The two research teams, both from the University of California at Irvine, published their findings this week in the Journal Nature. One team, led by the earth sciences researcher Murat Aydin, investigated the mystery by drilling into glaciers in Greenland and Antarctica and sampling the air bubbles trapped deep within the perennial snowpack.
The researchers examined concentrations of ethane, a hydrocarbon similar to methane that can be used as a proxy for studying the methane that is released into the atmosphere by the fossil fuel industries.
Fluxes in ethane concentrations can track changes in methane released from the use of fossil fuels. The team found that during the period when methane levels stabilized in the atmosphere, ethane levels dropped.

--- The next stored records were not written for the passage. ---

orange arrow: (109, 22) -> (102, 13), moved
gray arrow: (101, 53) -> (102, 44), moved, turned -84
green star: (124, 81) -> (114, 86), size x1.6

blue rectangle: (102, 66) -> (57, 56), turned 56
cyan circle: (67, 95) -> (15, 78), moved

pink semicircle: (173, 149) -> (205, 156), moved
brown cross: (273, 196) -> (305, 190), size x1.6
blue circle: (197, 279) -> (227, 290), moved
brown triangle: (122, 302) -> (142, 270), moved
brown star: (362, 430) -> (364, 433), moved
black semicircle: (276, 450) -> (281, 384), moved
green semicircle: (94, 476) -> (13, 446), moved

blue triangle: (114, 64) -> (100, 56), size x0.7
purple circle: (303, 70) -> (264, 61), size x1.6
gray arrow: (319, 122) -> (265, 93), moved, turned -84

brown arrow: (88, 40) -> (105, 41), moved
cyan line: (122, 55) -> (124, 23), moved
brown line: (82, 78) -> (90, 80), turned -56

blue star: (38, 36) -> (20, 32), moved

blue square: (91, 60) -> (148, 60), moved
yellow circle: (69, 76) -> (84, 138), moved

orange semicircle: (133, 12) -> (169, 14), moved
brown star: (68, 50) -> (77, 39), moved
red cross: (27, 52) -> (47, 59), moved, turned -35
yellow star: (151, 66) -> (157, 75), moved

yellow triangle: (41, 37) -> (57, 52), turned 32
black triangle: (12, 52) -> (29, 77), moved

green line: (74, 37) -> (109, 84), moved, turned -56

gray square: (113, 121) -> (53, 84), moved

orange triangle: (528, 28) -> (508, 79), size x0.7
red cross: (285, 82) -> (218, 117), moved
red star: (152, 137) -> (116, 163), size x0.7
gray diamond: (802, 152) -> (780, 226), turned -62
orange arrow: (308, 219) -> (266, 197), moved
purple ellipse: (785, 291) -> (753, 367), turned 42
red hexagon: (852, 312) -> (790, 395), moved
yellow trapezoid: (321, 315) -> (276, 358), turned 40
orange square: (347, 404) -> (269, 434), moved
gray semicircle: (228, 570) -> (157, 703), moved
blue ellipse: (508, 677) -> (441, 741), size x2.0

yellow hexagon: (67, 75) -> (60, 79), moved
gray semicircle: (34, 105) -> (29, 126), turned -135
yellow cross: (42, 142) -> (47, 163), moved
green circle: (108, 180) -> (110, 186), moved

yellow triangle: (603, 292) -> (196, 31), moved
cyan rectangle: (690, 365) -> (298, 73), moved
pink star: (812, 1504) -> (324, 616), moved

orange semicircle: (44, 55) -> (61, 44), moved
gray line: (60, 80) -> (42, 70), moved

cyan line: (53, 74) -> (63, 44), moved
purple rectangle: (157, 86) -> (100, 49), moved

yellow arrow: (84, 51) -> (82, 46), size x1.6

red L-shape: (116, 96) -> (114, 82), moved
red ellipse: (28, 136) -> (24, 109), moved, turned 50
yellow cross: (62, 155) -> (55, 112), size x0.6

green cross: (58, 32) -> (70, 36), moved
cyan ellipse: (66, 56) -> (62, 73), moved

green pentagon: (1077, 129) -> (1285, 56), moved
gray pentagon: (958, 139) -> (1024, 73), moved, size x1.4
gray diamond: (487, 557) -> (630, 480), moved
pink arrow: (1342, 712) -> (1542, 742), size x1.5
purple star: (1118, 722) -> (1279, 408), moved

They suggest that this occurred as natural gas, which is primarily methane, became a valuable commodity in the 1980’s and was more actively captured for sale instead of being released as a worthless byproduct of drilling.
The second team, led by the earth sciences researcher Fuu Ming Kai, analyzed air samples collected since the 1980’s, relying on the different isotopic signatures of methane from deep within the earth and methane from deep inside microbes to parse the relative contributions of each to overall atmospheric methane levels.
Methane from deep within the earth has a higher ratio of the carbon isotope C13 to C12, another carbon isotope; methane from microbial sources has a lower ratio of C13 to C12. The team found that over time, their presence in the atmosphere shifted toward a higher C13 to C12 ratio. That would suggest that methane from fossil fuel sources was having a larger influence than methane from microbial sources.
The researchers said this might have reflected changes in agricultural practices in Asia like switching from organic to inorganic fertilizers and draining the rice paddies at midseason to save water, which created a less favorable environment for methane-releasing microbes.
While the conclusions of the two studies seem to be in opposition, it is possible that both are at least partly right and that other factors have an even larger influence on the methane budget in the earth’s atmosphere. Both teams of researchers point out that neither of them took a deep look at methane sinks, for example, some of which are negative feedback loops, growing stronger in effect as methane levels increase.
Both sides also acknowledge that neither theory explains why since around 2006, methane levels have again been on the rise. The recent trend makes it more urgent than ever to understand the human influence on methane concentrations in the atmosphere, scientists say, so that it can be controlled to combat global warming.